Künstliche Intelligenz mag schwerelos wirken – nur Text, Bilder und Videos auf einem Bildschirm. Doch hinter jeder Eingabe stehen Server, die tatsächlich Strom verbrauchen, und neue Messungen zeigen, dass manche KI-Aufgaben deutlich energieintensiver sind als andere.
Direkte Tests mit modernen Systemen belegen, dass die Erzeugung eines einzelnen KI-Videos mehr als 100-mal so viel Strom benötigen kann wie die Erstellung eines Bildes.
Der Unterschied hängt nicht allein von der Modellgröße ab. Entscheidend sind auch das gewünschte Ergebnis und die Konfiguration des Systems.
Um diese Unterschiede sichtbar zu machen, entwickelten Ingenieure der University of Michigan (U-M) ein öffentliches Benchmarking-System, das Energieverbrauch, Geschwindigkeit und Qualität für identische Modelle und Aufgaben gegenüberstellt.
Ein neuer KI-Energie-Benchmark
Auf der ML.ENERGY Leaderboard werden diese Energieunterschiede zusammen mit Geschwindigkeit und Qualität für dieselben Modelle und Aufgaben direkt offengelegt.
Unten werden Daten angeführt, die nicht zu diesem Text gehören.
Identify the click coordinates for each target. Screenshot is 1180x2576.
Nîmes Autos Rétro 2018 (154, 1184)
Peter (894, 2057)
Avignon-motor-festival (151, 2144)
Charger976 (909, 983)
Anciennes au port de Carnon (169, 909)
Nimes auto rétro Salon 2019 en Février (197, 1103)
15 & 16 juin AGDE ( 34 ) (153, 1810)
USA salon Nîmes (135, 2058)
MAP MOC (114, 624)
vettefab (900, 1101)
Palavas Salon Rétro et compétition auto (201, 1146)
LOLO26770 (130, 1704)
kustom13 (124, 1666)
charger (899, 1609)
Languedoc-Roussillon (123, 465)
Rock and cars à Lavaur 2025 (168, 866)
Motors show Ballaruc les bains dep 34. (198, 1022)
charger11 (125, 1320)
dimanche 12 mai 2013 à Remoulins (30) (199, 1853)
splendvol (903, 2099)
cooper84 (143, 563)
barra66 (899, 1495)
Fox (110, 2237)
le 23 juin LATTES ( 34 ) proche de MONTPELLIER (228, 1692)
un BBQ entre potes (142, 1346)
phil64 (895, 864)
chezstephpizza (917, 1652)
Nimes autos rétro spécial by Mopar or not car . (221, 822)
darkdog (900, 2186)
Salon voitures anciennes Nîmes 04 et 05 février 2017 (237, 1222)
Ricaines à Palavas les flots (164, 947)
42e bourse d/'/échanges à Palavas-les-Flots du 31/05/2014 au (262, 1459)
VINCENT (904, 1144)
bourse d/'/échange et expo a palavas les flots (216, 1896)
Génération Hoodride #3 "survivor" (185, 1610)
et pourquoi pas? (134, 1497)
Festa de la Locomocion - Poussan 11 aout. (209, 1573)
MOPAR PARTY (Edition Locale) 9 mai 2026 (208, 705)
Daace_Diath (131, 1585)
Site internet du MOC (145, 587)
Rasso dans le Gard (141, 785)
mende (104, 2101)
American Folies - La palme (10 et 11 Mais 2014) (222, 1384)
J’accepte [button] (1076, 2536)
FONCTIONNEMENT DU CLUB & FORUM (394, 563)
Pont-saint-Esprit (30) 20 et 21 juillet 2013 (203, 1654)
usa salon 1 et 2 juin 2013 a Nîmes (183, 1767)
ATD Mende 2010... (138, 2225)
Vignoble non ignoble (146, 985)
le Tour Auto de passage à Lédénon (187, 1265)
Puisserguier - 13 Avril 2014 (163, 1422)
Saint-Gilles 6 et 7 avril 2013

Mit dem offenen Toolkit hinter dieser Rangliste haben die Ingenieure festgehalten, dass unterschiedliche Bereitstellungen ein und desselben Modells extrem unterschiedliche Mengen Strom verbrauchen können.
Bei Sprach-, Bild- und Videosystemen entstanden die größten Abweichungen nicht ausschließlich durch die Modellgröße, sondern durch die jeweilige Konfiguration und die verlangte Ausgabe.
Der direkte Vergleich verdeutlicht: Der Energieverbrauch ist kein unveränderlicher Preis für KI-Fähigkeiten, sondern ein variables Ergebnis von Designentscheidungen, die genauer geprüft werden sollten.
Wie der Stromverbrauch von KI gemessen wurde
In ihrer Studie erfasste das U-M-Team den Energieverbrauch von 1.858 Hardware- und Software-Konfigurationen für 46 Modelle und sieben Aufgaben.
Im Mittelpunkt standen Messungen während der Inferenz, also in dem Moment, in dem ein trainiertes Modell eine Anfrage beantwortet, weil Server dann den größten Teil ihrer Arbeit leisten.
Im gesamten KI-Markt schätzt der ML.ENERGY Benchmark, dass die Inferenz 80 bis 90 Prozent des gesamten Rechenbedarfs ausmacht.
Nach aktuellen Prognosen der Internationalen Energieagentur lag der Bedarf von Rechenzentren in den Vereinigten Staaten 2024 bei 183 Terawattstunden und könnte bis 2030 auf 426 Terawattstunden steigen.
Die Generierungsdauer bestimmt den KI-Energieverbrauch
Bei Sprachmodellen war der Stromverbrauch stark davon abhängig, wie Antworten erzeugt wurden. In den Tests benötigte das Lösen von Problemen je Antwort teils 25-mal so viel Elektrizität wie eine lockere Unterhaltung.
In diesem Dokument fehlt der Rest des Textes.